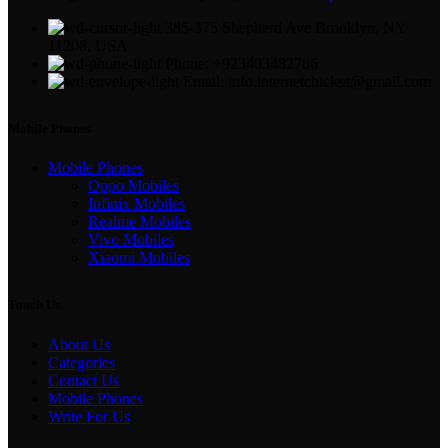
385-375 Shepherd Ave Brooklyn, NY
11208, USA
Phone: +923403482786
Email: info.internetchickss@gmail.com
Mobile Phones
Mobile Phones
Oppo Mobiles
Infinix Mobiles
Realme Mobiles
Vivo Mobiles
Xiaomi Mobiles
Touch Us
About Us
Categories
Contact Us
Mobile Phones
Write For Us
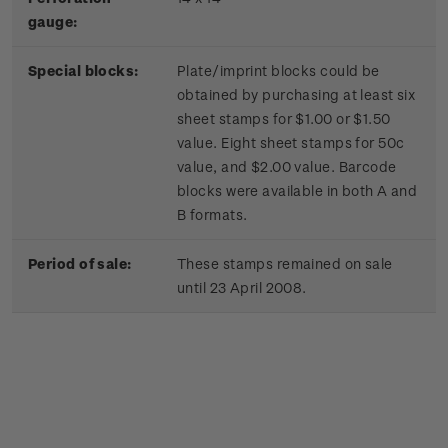
gauge:
Special blocks:
Plate/imprint blocks could be
obtained by purchasing at least six
sheet stamps for $1.00 or $1.50
value. Eight sheet stamps for 50c
value, and $2.00 value. Barcode
blocks were available in both A and
B formats.
Period of sale:
These stamps remained on sale
until 23 April 2008.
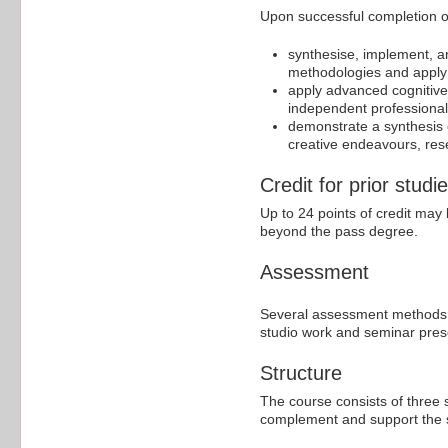
Upon successful completion of 
synthesise, implement, a
methodologies and apply t
apply advanced cognitive a
independent professional p
demonstrate a synthesis 
creative endeavours, rese
Credit for prior studi
Up to 24 points of credit may 
beyond the pass degree.
Assessment
Several assessment methods a
studio work and seminar prese
Structure
The course consists of three st
complement and support the st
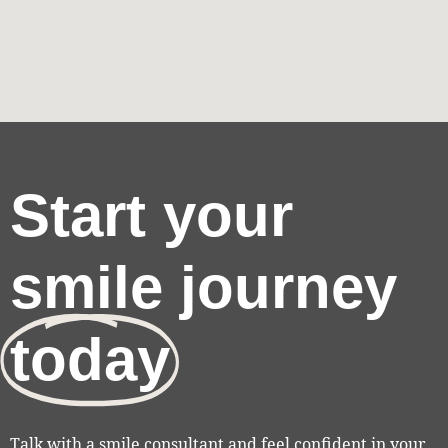
Start your
smile journey
today
Talk with a smile consultant and feel confident in your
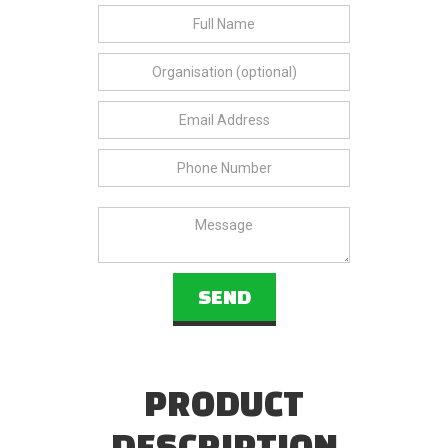
PRODUCT
DESCRIPTION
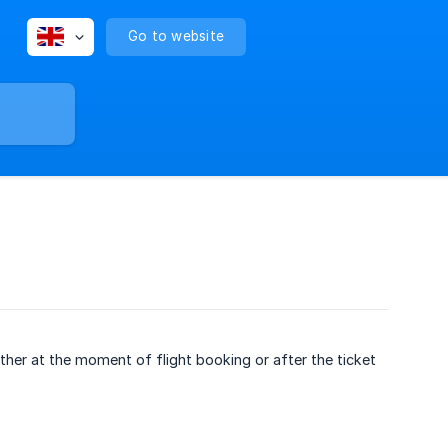
Go to website
ther at the moment of flight booking or after the ticket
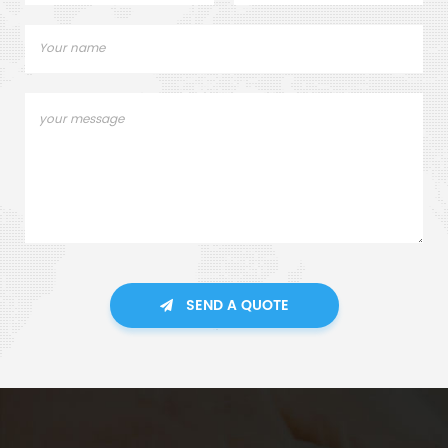
SEND A QUOTE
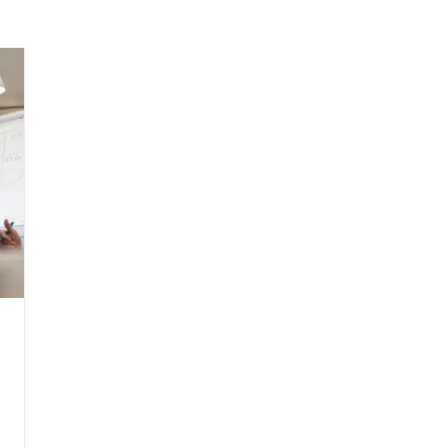
arenting
Grief and Loss
Health
Spirituality
Home
hip and Workplace
student-athletes
Self-Love and Confid
esting
Mindset
Aging and Life Transitions
Real Life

• • • •

WHAT THE EXERCISE ASKS
Every record should be duplicated exactly, though any picture in it must be left out.

RESPONSE TO THIS EXERCISE
385-375 Shepherd Ave Brooklyn, NY
11208, USA
Phone: +923403482786
Email: info.internetchickss@gmail.com
Mobile Phones
Mobile Phones
Oppo Mobiles
Infinix Mobiles
Realme Mobiles
Vivo Mobiles
Xiaomi Mobiles
Touch Us
About Us
Categories
Contact Us
Mobile Phones
Write For Us
gauge:
Special blocks:
Plate/imprint blocks could be
obtained by purchasing at least six
sheet stamps for $1.00 or $1.50
value. Eight sheet stamps for 50c
value, and $2.00 value. Barcode
blocks were available in both A and
B formats.
Period of sale:
These stamps remained on sale
until 23 April 2008.
Upon successful completion of 
synthesise, implement, a
methodologies and apply t
apply advanced cognitive a
independent professional p
demonstrate a synthesis 
creative endeavours, rese
Credit for prior studi
Up to 24 points of credit may 
beyond the pass degree.
Assessment
Several assessment methods a
studio work and seminar prese
Structure
The course consists of three st
complement and support the st
Start your
smile journey
today
Talk with a smile consultant and feel confident in your
PRODUCT
DESCRIPTION
Go to website
ther at the moment of flight booking or after the ticket
SEND A QUOTE
arenting
Grief and Loss
Health
Spirituality
Home
hip and Workplace
student-athletes
Self-Love and Confid
esting
Mindset
Aging and Life Transitions
Real Life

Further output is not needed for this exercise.